# Catskill Dayhike Suggestions?



## Greg (Aug 17, 2001)

Hello all - Hoping to do a dayhike in the Catskills this Sunday. Looking for a 6-10 miles hike. It doesn't look like there are too many loop hikes (not based on the old maps of the area that I have anyway). The hikes I'm considering are:
From Route 47, Phoenicia-East Branch Trail to Curtis-Ormsbee Trail to Wittenberg-Cornell-Slide Trail to Slide summit (4180'). Return Wittenberg-Cornell-Slide Trail to Phoenicia-East Branch Trail to parking lot on Route 47.
From Route 47, Phoenicia-East Branch Trail to Giant Ledge-Panther-Fox Hollow Trail to Giant Ledge (3200') and then to Panther Mountain (3720'). Return - same route.
Black Dome Trail off of Route 40 to Black Dome (3980'). Return - same route.
Thoughts? Any other/better suggestions? TIA :grin:


----------



## Mike P. (Aug 23, 2001)

My thoughts on the three hikes:

if I'm reading right, you are looking at loop over Wittenberg, Cornell & Slide.  If so, it's more than ten miles.  I did same loop but from Woodland Valley Start.  Route mentioned in all three trips are County Routes.  Route 41 in Salisbury is great wide open road in comparison to these.  I'm very tempted to say (about 80% sure) that the trail from the lot for Curtis Ormsbee to teh other lot is CR 47 (Curtis Ormsbee trail named after two AMC'ers who died on C-Path in either 1900 or 1901 prior to Lakes Hut)
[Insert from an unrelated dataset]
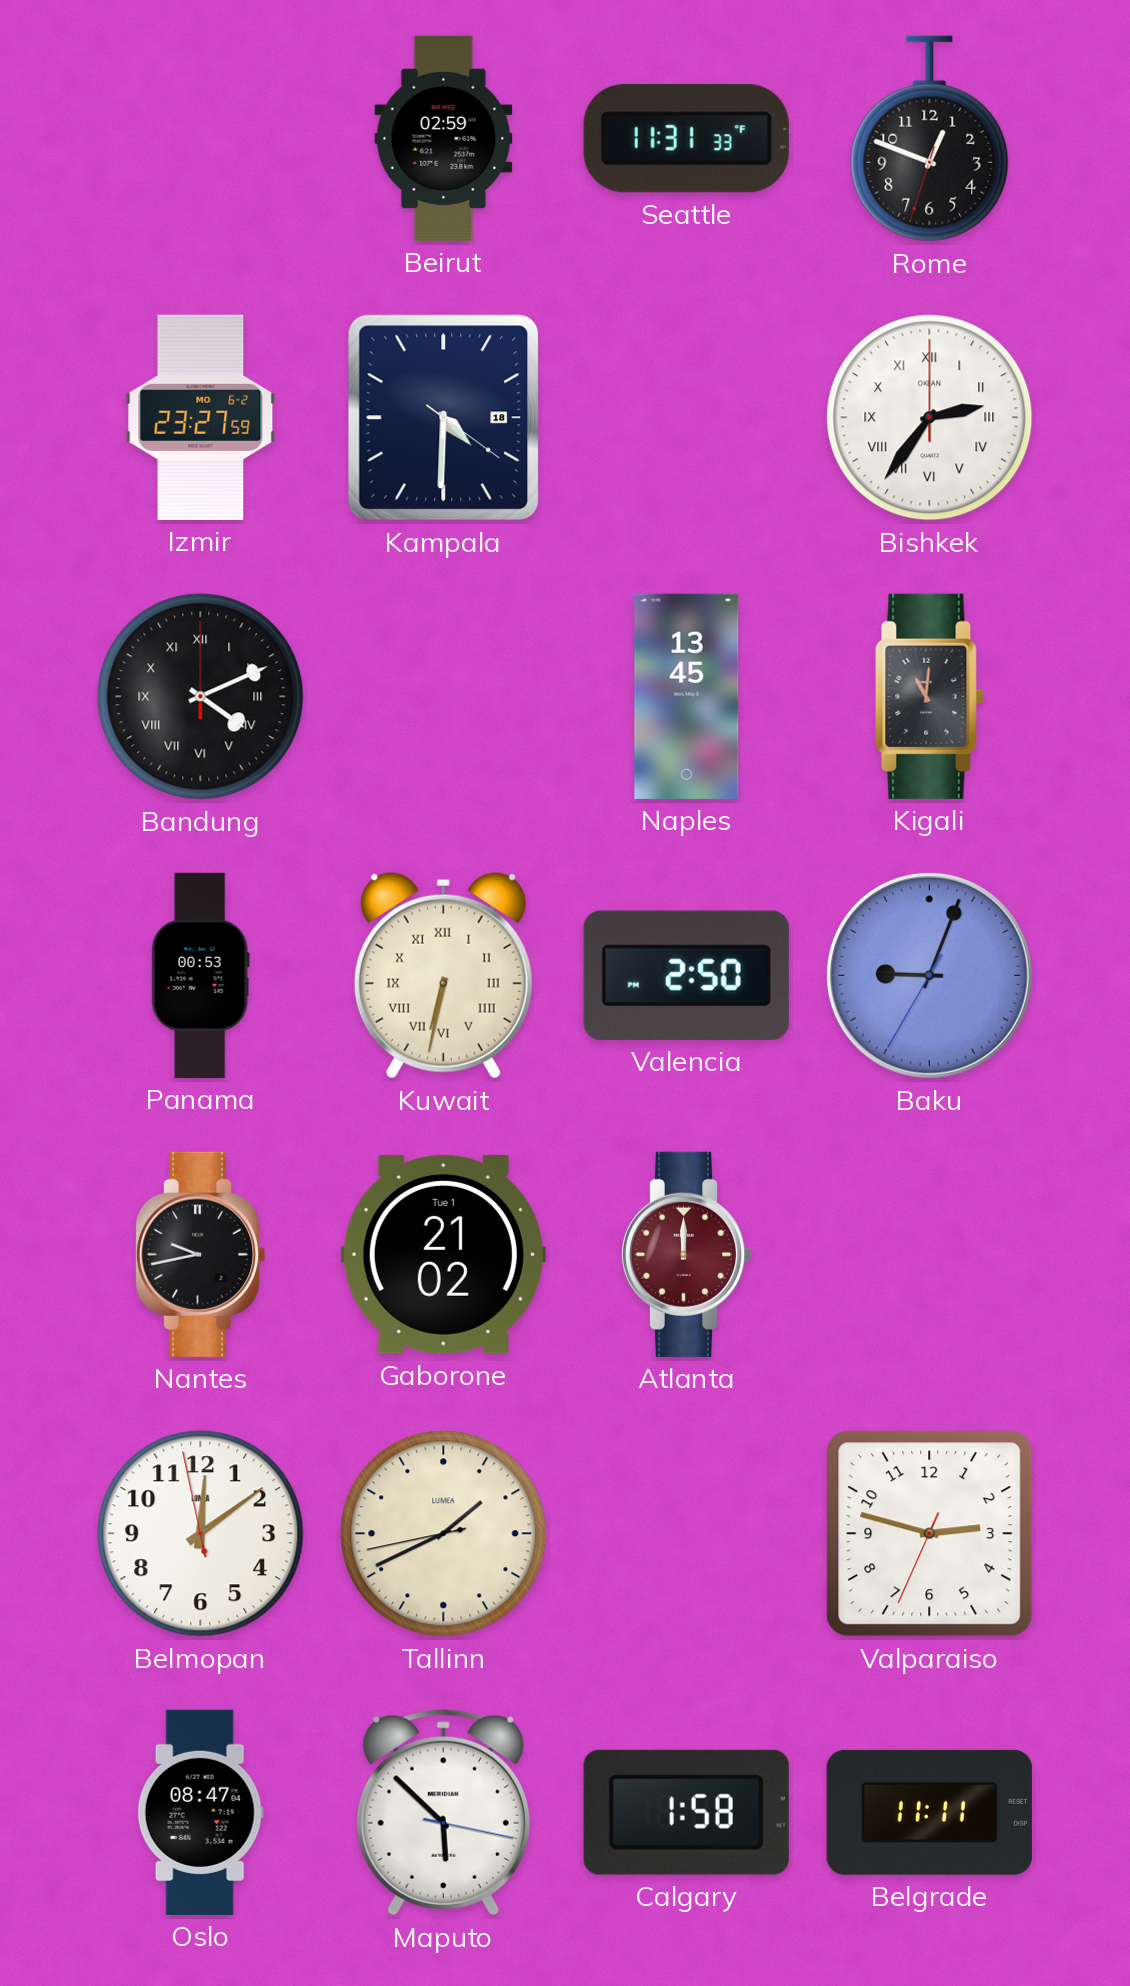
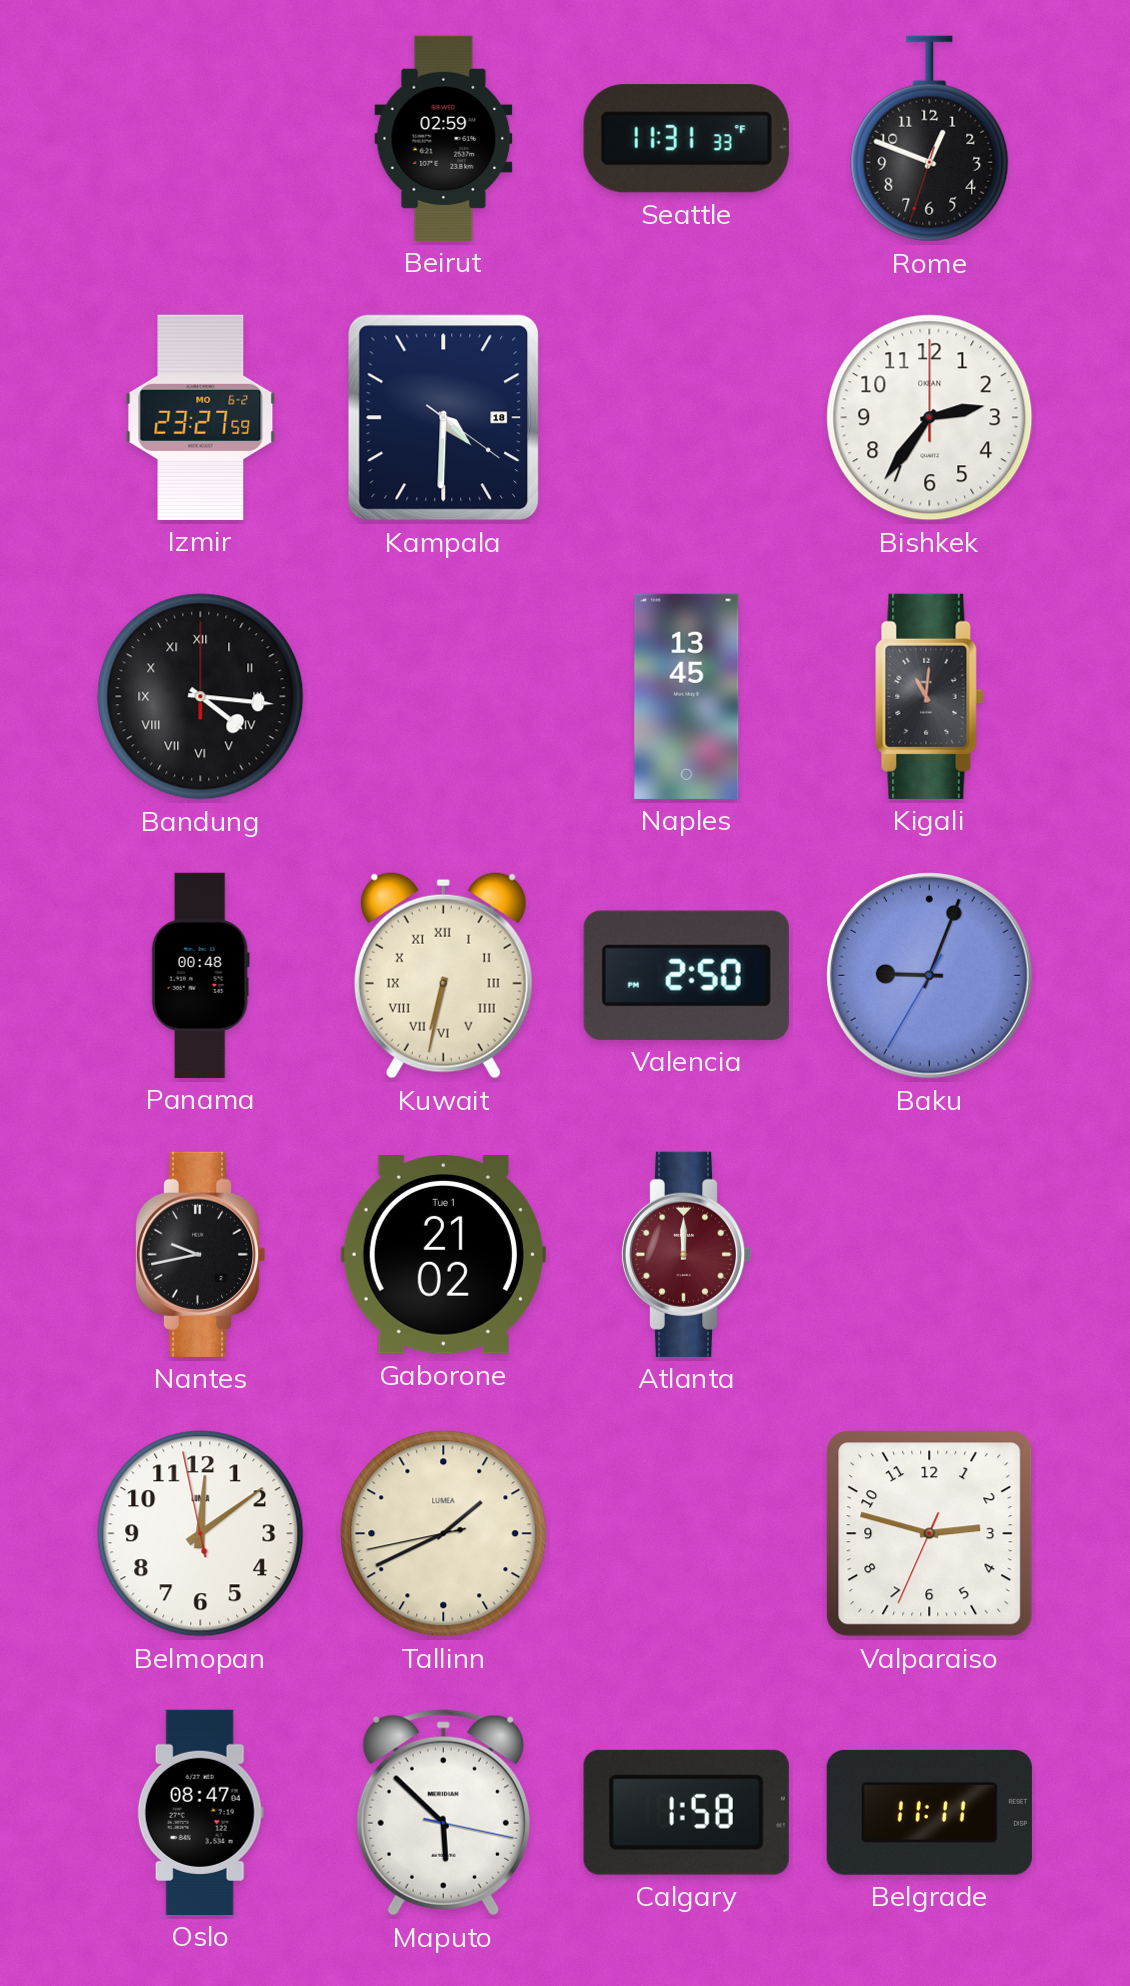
Bishkek numerals: Roman -> Arabic
Bandung: 4:11 -> 4:16
Panama: 00:53 -> 00:48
On a clear day, best view should be from Wittenberg ledge.  (I've been once in fog but ledge was wide open) I've also been up Slide & Cornell from CR 47 & distance would be about right.  Decent drop between the two peaks.  If this option, if clear I'd do some hike that hits Wittenberg, IMO from Woodland Valley, if views iffy, then teh other two.  They have some views in case it's better than expected.

Have not done Panther & Giant Ledge but have seen Ledge from Slide & I have it lined up as my next probable winter hike in Catskills.
 ledge looks like great wide open vista

Getting to Black Dome trailhead is a little tricky but not bad.  This is where I started my last Catskill trip (in July also did Thomas Cole & Blackhead).  Up & back is barely six miles.  I'd also do Blackhead as it's just another 1.2 (.6 each way)  A decent loop can be done using part of Escarpment Trail.  (Did this with a friend in 1/97 in reverse. below Blackhead it's steep so down was a bad idea with snow) I'd go up trail (don't have map here) that links Escarpment to CR 40 then up Escarpment to Blackhead, across to Black Dome & then backtrack to col & down to car.  IMO, Thomas Cole was not worth the visit.

Word of caution, Some trails in Catskills have Stinging Nettles. (I'm no botanist but so I don't know real name)  This plant if contacted with bare skin will provide an itching feeling for a couple of minutes you will find most annoying.  Nothing long term but it is best reason I can think of for winter hiking in Catskills.

Enjoy which ever trip you take.


----------